Your assignment: Filter the listing for lines containing "will".

Input records:
┏━━
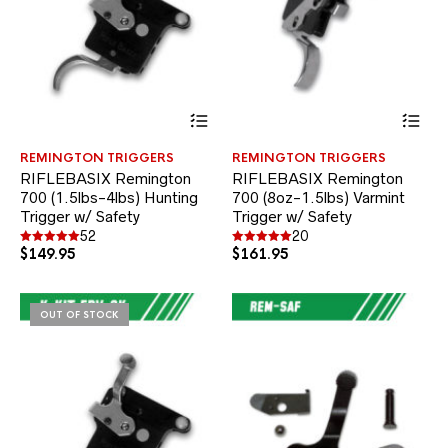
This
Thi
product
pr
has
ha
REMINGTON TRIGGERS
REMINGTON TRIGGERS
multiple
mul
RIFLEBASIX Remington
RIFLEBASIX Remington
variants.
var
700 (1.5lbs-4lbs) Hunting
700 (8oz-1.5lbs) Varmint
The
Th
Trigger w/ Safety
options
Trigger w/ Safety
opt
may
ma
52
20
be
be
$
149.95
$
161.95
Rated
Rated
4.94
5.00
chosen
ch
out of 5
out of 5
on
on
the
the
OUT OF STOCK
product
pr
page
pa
┗━━
┏━━
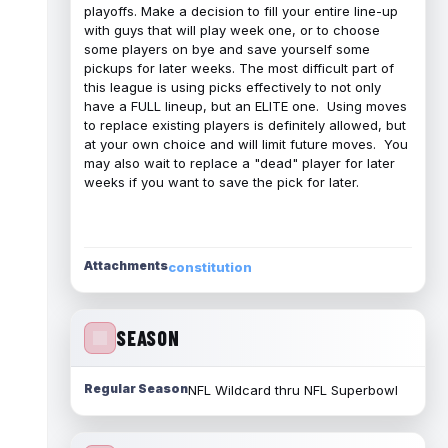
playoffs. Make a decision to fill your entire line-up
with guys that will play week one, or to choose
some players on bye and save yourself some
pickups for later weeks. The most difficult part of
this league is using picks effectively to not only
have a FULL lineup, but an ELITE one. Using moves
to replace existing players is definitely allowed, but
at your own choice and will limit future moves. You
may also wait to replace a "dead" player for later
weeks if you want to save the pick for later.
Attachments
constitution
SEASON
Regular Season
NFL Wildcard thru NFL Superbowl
┗━━
┏━━
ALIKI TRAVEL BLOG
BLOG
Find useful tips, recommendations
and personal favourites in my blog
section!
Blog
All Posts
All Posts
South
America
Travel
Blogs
┗━━
Problem solution:
with guys that will play week one, or to choose
at your own choice and will limit future moves. You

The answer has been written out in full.